The man who brought us Ringu deserves some respect.

This documentary is also fantastic just in the way Nakata describes the extreme differences between the Japanese system of making films and Hollywood. In Japan, everyone follows the director, and they don't question him. Nakata also wisely points out the flaw of that system: blindly following someone can prevent the amazing spark that can only come out of intense creative collaboration where cast and crew can give their input to make something better. It's pretty obvious which system is better for filmmakers though.

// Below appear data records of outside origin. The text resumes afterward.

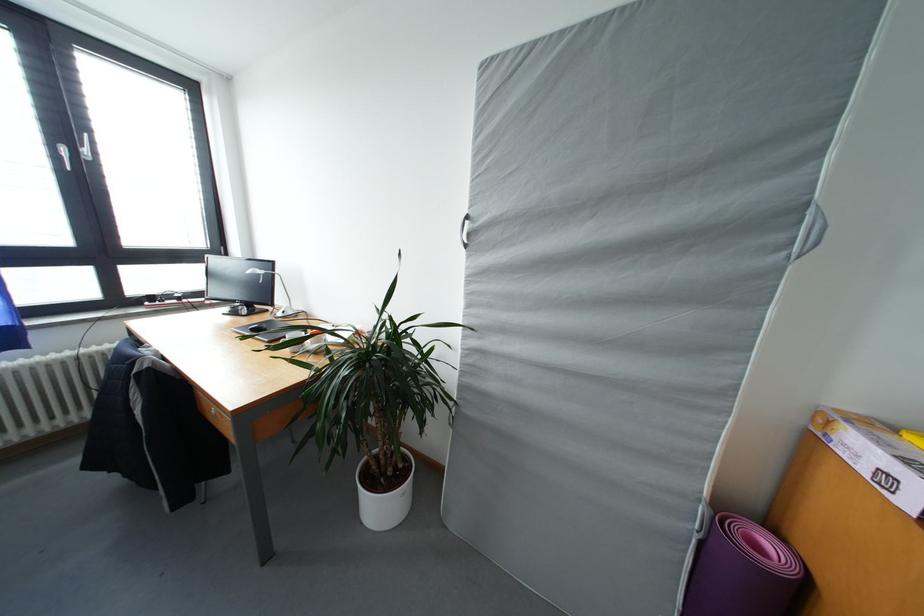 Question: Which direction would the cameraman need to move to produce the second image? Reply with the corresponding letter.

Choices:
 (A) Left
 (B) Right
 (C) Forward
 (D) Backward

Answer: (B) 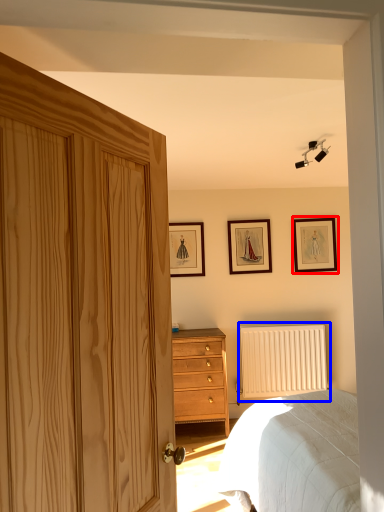 Question: Which point is closer to the camera, picture frame (highlighted by a red box) or radiator (highlighted by a blue box)?

Choices:
 (A) picture frame
 (B) radiator

Answer: (B) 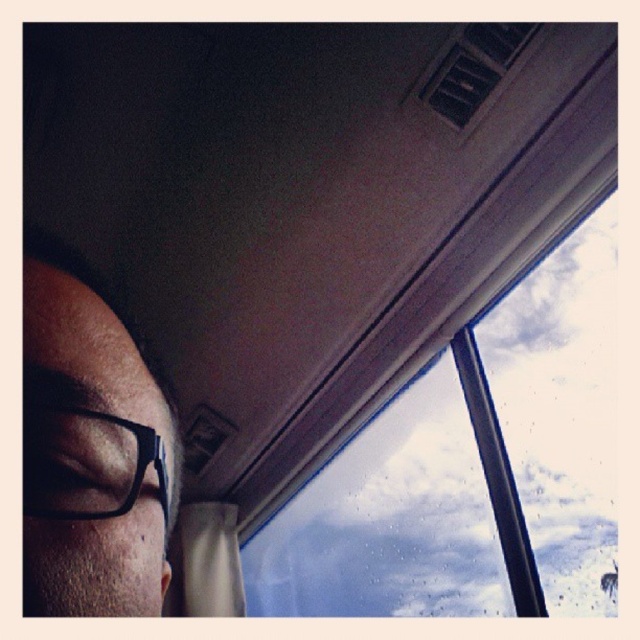 Question: Is matte black glasses at left positioned before black plastic glasses at lower left?

Choices:
 (A) yes
 (B) no

Answer: (A)

Question: Among these objects, which one is nearest to the camera?

Choices:
 (A) matte black glasses at left
 (B) black plastic glasses at lower left

Answer: (A)

Question: Considering the real-world distances, which object is closest to the transparent glass window at upper right?

Choices:
 (A) matte black glasses at left
 (B) black plastic glasses at lower left

Answer: (A)

Question: Does matte black glasses at left have a greater width compared to black plastic glasses at lower left?

Choices:
 (A) no
 (B) yes

Answer: (B)

Question: Which object is positioned closest to the matte black glasses at left?

Choices:
 (A) black plastic glasses at lower left
 (B) transparent glass window at upper right

Answer: (A)

Question: Can you confirm if matte black glasses at left is positioned to the right of black plastic glasses at lower left?

Choices:
 (A) yes
 (B) no

Answer: (B) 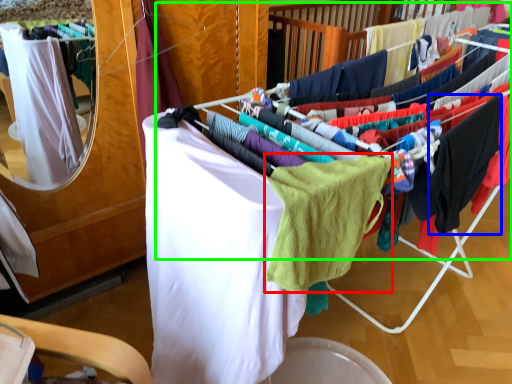 Question: Estimate the real-world distances between objects in this image. Which object is closer to baby clothe (highlighted by a red box), clothing (highlighted by a blue box) or closet (highlighted by a green box)?

Choices:
 (A) clothing
 (B) closet

Answer: (A) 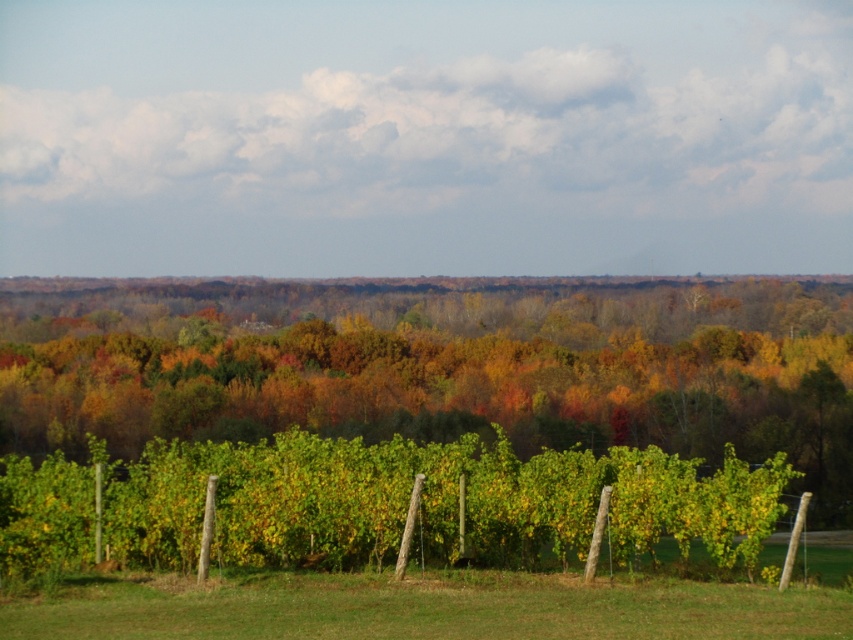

In Hollywood, somebody with no experience whatsoever is often in a position of power, and they will screw with the writer or director just to flex their muscles.

The crazy thing about all the stuff in this documentary is it's all for a sequel to a very successful horror film. Imagine the pain you have to go through to get something original made. Jonathan Liebesman, the director of Darkness Falls and Rings among plenty of others, chimes in on how "studios have a tendency to make you feel insecure about what you're doing sometimes, and so you'll find yourself shooting a lot of coverage just to cover yourself without really focusing on what you want to do." Just think about that for a while.

The title of this documentary doesn't do it justice. This isn't just a foreign filmmakers' guide to Hollywood. It's anybody's guide to how truly fucked up Hollywood is and why you have to do everything you can to avoid it like the plague.

Hollywood, on behalf of Hideo Nakata, go fuck yourself.